Привратник задрал голову мою сторону и некоторое время стоял молча. Потом свободная рука его полезла в капюшон, и до меня донесся сдавленный, приглушенный звук.

— Привет, — сказал я. В чем, а в остроумии мне не откажешь.

Наконец, Привратник совладал со своим голосом настолько, чтобы ответить (правда и тогда он продолжал давиться).

— Мои приветствия, Чародей Дрезден. Я тебе не помешал?

Второй ботинок сорвался с ноги и плюхнулся вниз. Пару секунд я скептически созерцал свои насквозь пропитанные грязью носки.

— Так, ничего важного.

— Что ж, хорошо, — кивнул он. Он походил подо мной, глядя вверх. — Ты зацепился поясом за сломанный сук. Опусти правую ногу: под ней другой сук. Если ты возьмешься левой рукой за ветку чуть выше, ты сможешь освободиться.
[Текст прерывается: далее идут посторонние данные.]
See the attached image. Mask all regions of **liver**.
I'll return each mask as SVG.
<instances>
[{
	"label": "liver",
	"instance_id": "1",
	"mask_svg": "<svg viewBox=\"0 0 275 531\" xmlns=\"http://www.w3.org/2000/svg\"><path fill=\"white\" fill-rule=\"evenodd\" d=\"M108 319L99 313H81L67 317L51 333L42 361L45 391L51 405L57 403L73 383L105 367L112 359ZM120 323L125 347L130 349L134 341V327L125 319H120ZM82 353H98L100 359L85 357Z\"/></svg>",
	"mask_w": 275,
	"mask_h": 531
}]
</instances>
Спуститься не составит труда.

Я сделал все, как он советовал, и в конце концов спустил свое бренное, грязное как черт-те что тело на землю.

— Спасибо, — вежливо сказал я, а про себя подумал, что был бы куда как более благодарен, явись он на пят минут раньше. — Что это вы здесь делаете?
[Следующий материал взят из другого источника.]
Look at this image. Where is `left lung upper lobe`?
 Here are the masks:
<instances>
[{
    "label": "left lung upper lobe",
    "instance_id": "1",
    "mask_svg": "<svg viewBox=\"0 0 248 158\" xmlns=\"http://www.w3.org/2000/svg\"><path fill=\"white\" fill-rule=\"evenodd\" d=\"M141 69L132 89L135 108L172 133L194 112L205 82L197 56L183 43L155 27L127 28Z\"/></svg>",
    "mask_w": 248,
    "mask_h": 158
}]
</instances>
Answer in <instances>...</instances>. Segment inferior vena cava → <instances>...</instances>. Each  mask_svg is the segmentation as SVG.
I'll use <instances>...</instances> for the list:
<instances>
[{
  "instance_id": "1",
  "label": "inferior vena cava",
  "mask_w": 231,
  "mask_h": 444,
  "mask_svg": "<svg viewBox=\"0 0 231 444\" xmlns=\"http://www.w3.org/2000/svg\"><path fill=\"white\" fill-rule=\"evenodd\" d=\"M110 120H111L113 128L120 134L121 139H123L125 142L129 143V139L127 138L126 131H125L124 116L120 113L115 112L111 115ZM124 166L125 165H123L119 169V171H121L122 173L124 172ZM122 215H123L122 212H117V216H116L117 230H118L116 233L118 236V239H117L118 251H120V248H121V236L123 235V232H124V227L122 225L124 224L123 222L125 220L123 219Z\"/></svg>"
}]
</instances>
— Ищу тебя, — коротко ответил он.

— Вы что, наблюдали?

Он покачал головой.

— Скажем так, внимательно слушал. Но кое-что видел. Кстати, в Чикаго дела оборачиваются неважно.

— Звезды, — пробормотал я и поспешно подобрал башмаки. — Значит, трепаться некогда.
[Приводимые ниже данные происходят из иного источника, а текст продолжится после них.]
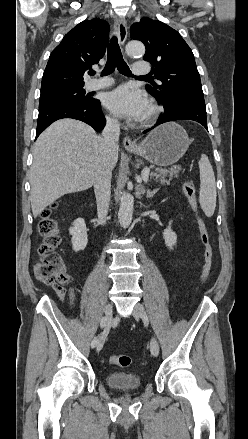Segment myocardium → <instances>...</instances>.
<instances>
[{
    "instance_id": "f54148a6",
    "label": "myocardium",
    "mask_w": 248,
    "mask_h": 439,
    "mask_svg": "<svg viewBox=\"0 0 248 439\" xmlns=\"http://www.w3.org/2000/svg\"><path fill=\"white\" fill-rule=\"evenodd\" d=\"M159 113H160L159 107L155 104H151L149 106L146 116L144 117L143 126L147 127L152 125L158 118Z\"/></svg>"
}]
</instances>
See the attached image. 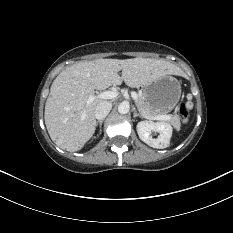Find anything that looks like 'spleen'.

Привратник положил мне на плечо руку в перчатке.

— Но можешь, — сказал он. — Не в моих силах видеть все, но я знаю, что ты исполнил поручение Зимней Королевы. Она выполнит свои обязательства и обеспечит нам свободный проход по ее владениям. Посему в том, что касается Совета, этого вполне достаточно. С его стороны тебе ничего не грозит.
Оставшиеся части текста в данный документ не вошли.